Researching how artificial intelligence can improve the early detection and understanding of neurodegenerative diseases
Recent research on machine learning and digital biomarkers in neurodegenerative diseases.
This paper shows that explainable machine learning methods, combined with digital biomarkers such as eye tracking and online cognitive tests, can help identify early signs of Parkinson's and Alzheimer's disease before clear clinical symptoms appear.
This paper applies interpretable machine learning techniques to structural MRI data to distinguish between control, prodromal, and Parkinson's disease groups, supporting research on early diagnosis.
This book chapter describes explainable machine learning workflows using DTI imaging, eye tracking, and online cognitive testing to study Parkinson's disease progression and explore early screening approaches.

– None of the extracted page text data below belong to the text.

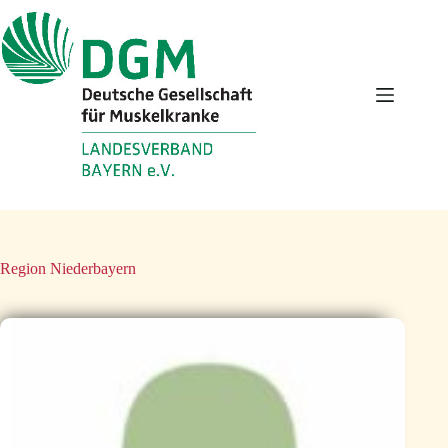
Zum
Inhalt
springen
Region
Niederbayern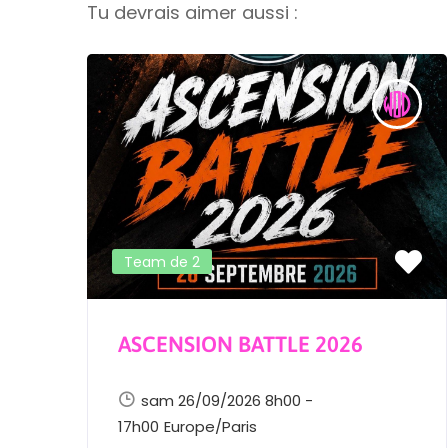
Tu devrais aimer aussi :
Team de 2
ASCENSION BATTLE 2026
sam 26/09/2026 8h00 -
17h00
Europe/Paris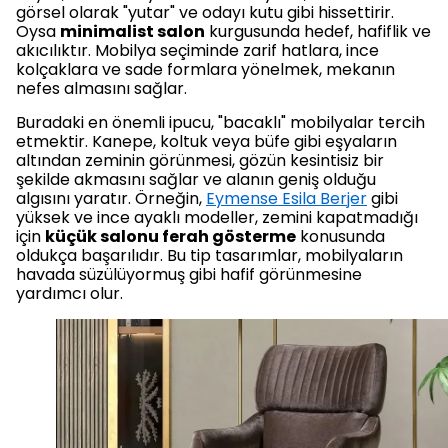
görsel olarak "yutar" ve odayı kutu gibi hissettirir.
Oysa
minimalist salon
kurgusunda hedef, hafiflik ve
akıcılıktır. Mobilya seçiminde zarif hatlara, ince
kolçaklara ve sade formlara yönelmek, mekanın
nefes almasını sağlar.
Buradaki en önemli ipucu, "bacaklı" mobilyalar tercih
etmektir. Kanepe, koltuk veya büfe gibi eşyaların
altından zeminin görünmesi, gözün kesintisiz bir
şekilde akmasını sağlar ve alanın geniş olduğu
algısını yaratır. Örneğin,
Eymense Esila Berjer
gibi
yüksek ve ince ayaklı modeller, zemini kapatmadığı
için
küçük salonu ferah gösterme
konusunda
oldukça başarılıdır. Bu tip tasarımlar, mobilyaların
havada süzülüyormuş gibi hafif görünmesine
yardımcı olur.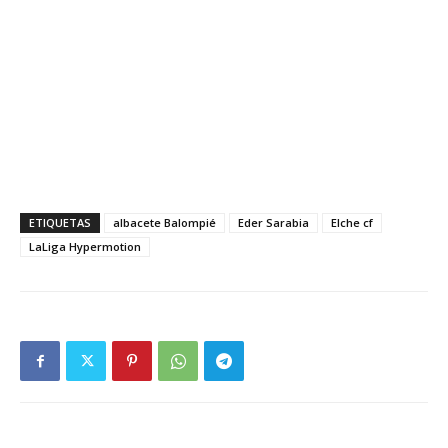
ETIQUETAS
albacete Balompié
Eder Sarabia
Elche cf
LaLiga Hypermotion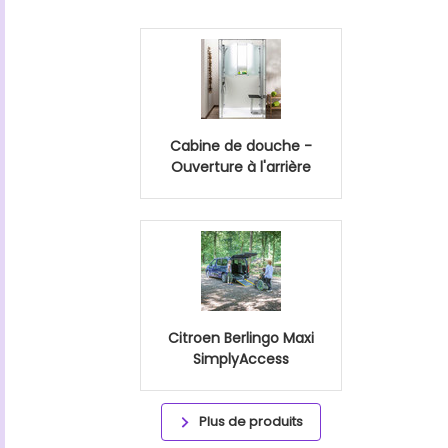
Cabine de douche -
Ouverture à l'arrière
Citroen Berlingo Maxi
SimplyAccess
Plus de produits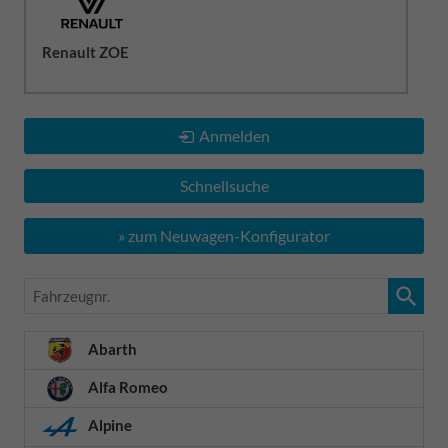
Renault ZOE
Anmelden
Schnellsuche
» zum Neuwagen-Konfigurator
Fahrzeugnr.
Abarth
Alfa Romeo
Alpine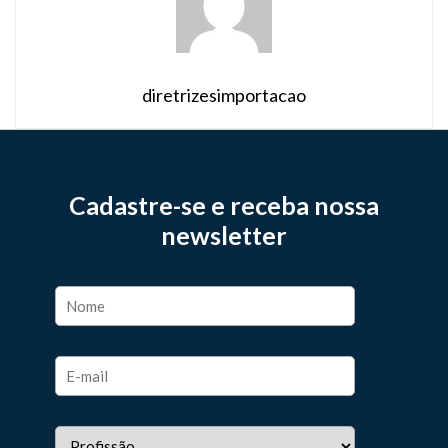
diretrizesimportacao
Cadastre-se e receba nossa
newsletter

Dr. Artur Chudzik is an AI engineer and researcher specializing in medical artificial intelligence and computational neuroscience. His research focuses on explainable machine learning methods for the early detection and monitoring of neurodegenerative diseases, including Parkinson's and Alzheimer's disease.
He holds a PhD in Computer Science from the Polish-Japanese Academy of Information Technology in Warsaw and earned both his M.Sc. and B.Sc. degrees in Computer Engineering from Rzeszow University of Technology.
His research explores digital biomarkers derived from brain imaging, online cognitive testing, eye-tracking, and movement analysis. By combining interpretable machine learning with accessible digital tools, his work aims to enable earlier and more reliable detection of neurological disorders.
Alongside academic research, he has more than a decade of experience in software engineering and applied AI, building intelligent systems that are transparent, reliable, and clinically useful.
I work on building machine learning systems for biomedical data that are not only accurate, but also understandable. I am especially interested in explainable AI - models that clinicians can trust and interpret. When AI is transparent, it can reveal meaningful patterns in data and make it easier to bring these tools into real healthcare settings.
My research explores how computational models can help us better understand the brain, particularly in neurodegenerative diseases. By connecting data analysis with biological processes, I aim to identify early changes in the brain and contribute to earlier detection and intervention strategies.
I am fascinated by complex systems - from high-dimensional data to mathematical models that describe how patterns emerge. Using tools from applied mathematics and data science, I study how structure and behavior arise in complicated systems, with the goal of improving both prediction and understanding.